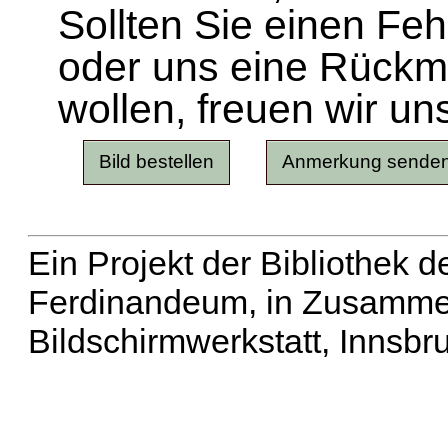
Sollten Sie einen Fe
oder uns eine Rück
wollen, freuen wir un
Ein Projekt der Bibliothek
Ferdinandeum, in Zusammen
Bildschirmwerkstatt, Innsbr
Erweiterte Suche
| Häu
Liste aller Namen
|
Lis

=-=-=-=-=

:: Task statement ::
Leave out the pictures, and give all the records again exactly.

:: Solution below ::
Sollten Sie einen Fe
oder uns eine Rück
wollen, freuen wir un
Ein Projekt der Bibliothek
Ferdinandeum, in Zusammen
Bildschirmwerkstatt, Innsbr
Erweiterte Suche
| Häu
Liste aller Namen
|
Lis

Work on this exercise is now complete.